For instance, if you get off the metro at Louis Blanc up in the North-East, before long you’ll find yourself in an Indian wonderland, brimming with restaurants, grocery stores and overflowing Bollywood film shops. Further south, the ill-frequented 13th arrondissement boasts a vibrant, unofficial Chinatown. If you’re looking for Korean cuisine, head to Dupleix metro in the 15th arrondissement. Russian? The 17th. Vietnamese? Belleville. All these spots are wonderfully diverse and provide a refreshing counter to mainstream French culture, all in the heart of Paris.
But my favourite cultural enclave is tucked away in the quieter, south-eastern streets of the 5th arrondissement, far away from the bustle of the Latin Quarter. In these picturesque corners of the city, you’ll find some of Paris’ finest Moroccan and Arabic offerings.

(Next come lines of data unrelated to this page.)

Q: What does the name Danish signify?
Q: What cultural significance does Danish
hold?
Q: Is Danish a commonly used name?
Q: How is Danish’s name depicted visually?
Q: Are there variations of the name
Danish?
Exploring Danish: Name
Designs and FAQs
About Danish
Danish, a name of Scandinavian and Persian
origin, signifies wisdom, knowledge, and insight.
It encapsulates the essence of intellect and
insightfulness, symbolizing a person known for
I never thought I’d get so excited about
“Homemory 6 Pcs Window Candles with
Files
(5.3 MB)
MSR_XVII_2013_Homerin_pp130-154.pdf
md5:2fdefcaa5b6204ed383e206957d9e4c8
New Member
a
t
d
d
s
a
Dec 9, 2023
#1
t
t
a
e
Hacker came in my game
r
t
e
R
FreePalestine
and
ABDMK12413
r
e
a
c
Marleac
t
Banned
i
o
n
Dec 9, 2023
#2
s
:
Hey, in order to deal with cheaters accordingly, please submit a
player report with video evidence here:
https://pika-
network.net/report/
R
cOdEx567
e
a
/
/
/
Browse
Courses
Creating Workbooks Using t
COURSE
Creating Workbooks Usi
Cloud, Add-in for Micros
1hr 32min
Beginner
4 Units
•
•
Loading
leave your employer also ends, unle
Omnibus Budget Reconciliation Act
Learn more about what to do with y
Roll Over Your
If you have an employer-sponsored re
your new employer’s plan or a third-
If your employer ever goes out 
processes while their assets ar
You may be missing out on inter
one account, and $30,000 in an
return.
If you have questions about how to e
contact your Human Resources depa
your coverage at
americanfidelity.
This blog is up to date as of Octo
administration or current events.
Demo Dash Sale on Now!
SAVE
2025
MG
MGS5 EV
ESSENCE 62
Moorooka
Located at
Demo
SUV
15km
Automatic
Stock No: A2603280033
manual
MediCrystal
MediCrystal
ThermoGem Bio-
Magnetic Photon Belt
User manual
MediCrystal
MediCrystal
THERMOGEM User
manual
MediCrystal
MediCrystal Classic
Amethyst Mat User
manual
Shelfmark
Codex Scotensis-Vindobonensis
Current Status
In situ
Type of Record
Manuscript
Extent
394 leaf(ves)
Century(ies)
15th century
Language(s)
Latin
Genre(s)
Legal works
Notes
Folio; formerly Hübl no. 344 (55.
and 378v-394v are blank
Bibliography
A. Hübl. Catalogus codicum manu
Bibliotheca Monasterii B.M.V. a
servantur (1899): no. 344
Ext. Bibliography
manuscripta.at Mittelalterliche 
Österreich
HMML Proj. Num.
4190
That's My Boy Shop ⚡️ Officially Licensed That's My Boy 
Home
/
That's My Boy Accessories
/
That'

A stone’s throw from the metro-marketplace Place Monge lies the stunning Mosquée de Paris. The mosque space itself is reserved for prayer, but the site also houses a heavenly hammam, replete with turquoise mosaics, hot and cold stone pools, massage and a chamber where you lounge on giant floor cushions and sip sweet mint tea. Even if the spa is not your thing, stop by the terrace café for the same mint tea served in kaleidoscopic Moroccan glasses and delicate honey pastries rolled in dates and pistachios.
The Mosquée de Paris is viewed by many as the Arab and Islamic cultural heart of Paris, but it is far from the only Arab institution in the area. For within walking distance lies a sparkling modern glass structure, housing the library, tea house, bookshop, meeting space and of course museum which form the Institut du monde arabe (Institute of the Arab World).
The museum’s focus is vast, presenting myriad elements of Arabic cultural, social and religious history and tradition. The Middle East, North Africa and other geographical hubs are all lovingly represented. In the modern, sunny glass space directly overlooking the Seine, you’ll find intricate manuscripts, gilt jewellery, stone sculptures, traditional dress and historical accounts of life in the Arab world.
Unfortunately, despite France’s colonial history in the Maghreb, there is very little material in the Institut du monde arabe about the relationships between the French and Arab worlds, and the overlap of them. Arab culture and Islamic practise are a prominent part of contemporary, postcolonial French society. Yet they are so often maligned and misunderstood. The Institut du monde arabe could go much further than it does to helping us understand Paris’ multicultural present and past, yet it is an important space with the potential for opening up a richer dialogue.